"""

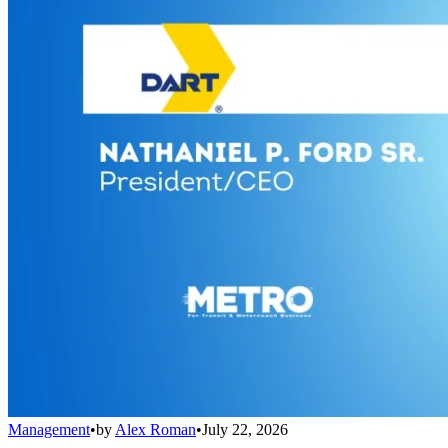
Management
•
by
Alex Roman
•
July 22, 2026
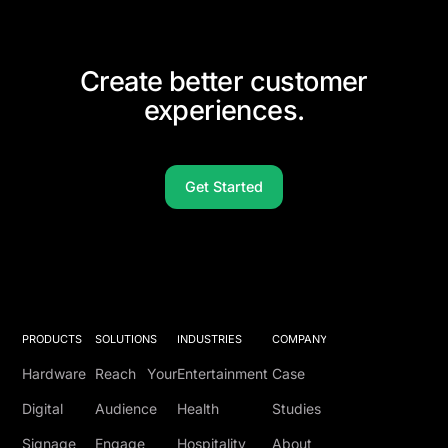
Create better customer
experiences.
Get Started
PRODUCTS
SOLUTIONS
INDUSTRIES
COMPANY
Hardware
Reach Your
Entertainment
Case
Digital
Audience
Health
Studies
Signage
Engage
Hospitality
About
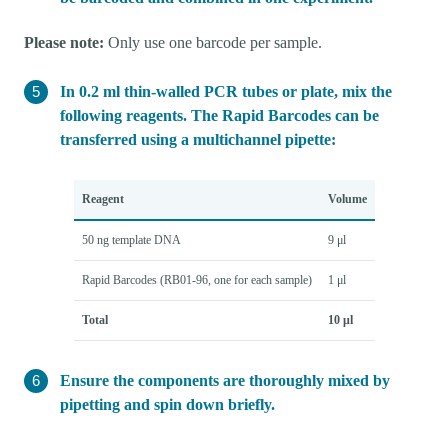
Please note:
Only use one barcode per sample.
In 0.2 ml thin-walled PCR tubes or plate, mix the
following reagents. The Rapid Barcodes can be
transferred using a multichannel pipette:
Reagent
Volume
50 ng template DNA
9 μl
Rapid Barcodes (RB01-96, one for each sample)
1 μl
Total
10 μl
Ensure the components are thoroughly mixed by
pipetting and spin down briefly.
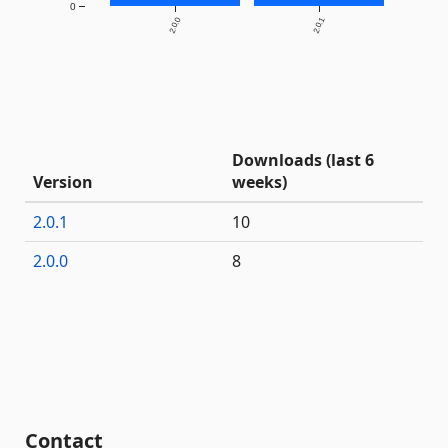
0
2.0.0
2.0.1
Downloads (last 6
Version
weeks)
2.0.1
10
2.0.0
8
Contact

"""

EXERCISE DETAILS: Review the material and copy each line in which the word "Barcodes" appears.

REPLY:
following reagents. The Rapid Barcodes can be
Rapid Barcodes (RB01-96, one for each sample)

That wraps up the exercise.